> TASK INPUT
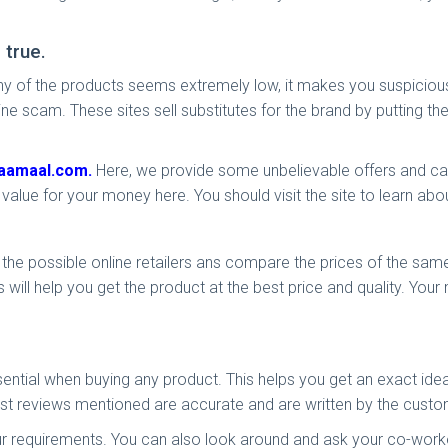
 true.
 of any of the products seems extremely low, it makes you suspici
line scam. These sites sell substitutes for the brand by putting th
aamaal.com.
Here, we provide some unbelievable offers and cash
value for your money here. You should visit the site to learn ab
he possible online retailers ans compare the prices of the same p
 will help you get the product at the best price and quality. Your
ential when buying any product. This helps you get an exact idea
t reviews mentioned are accurate and are written by the cust
r requirements. You can also look around and ask your co-worke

> PROMPT
Although the records hold pictures, return only what remains, word for word.

> COMPLETED EXERCISE
 true.
 of any of the products seems extremely low, it makes you suspici
line scam. These sites sell substitutes for the brand by putting th
aamaal.com.
Here, we provide some unbelievable offers and cash
value for your money here. You should visit the site to learn ab
he possible online retailers ans compare the prices of the same p
 will help you get the product at the best price and quality. Your
ential when buying any product. This helps you get an exact idea
t reviews mentioned are accurate and are written by the cust
r requirements. You can also look around and ask your co-worke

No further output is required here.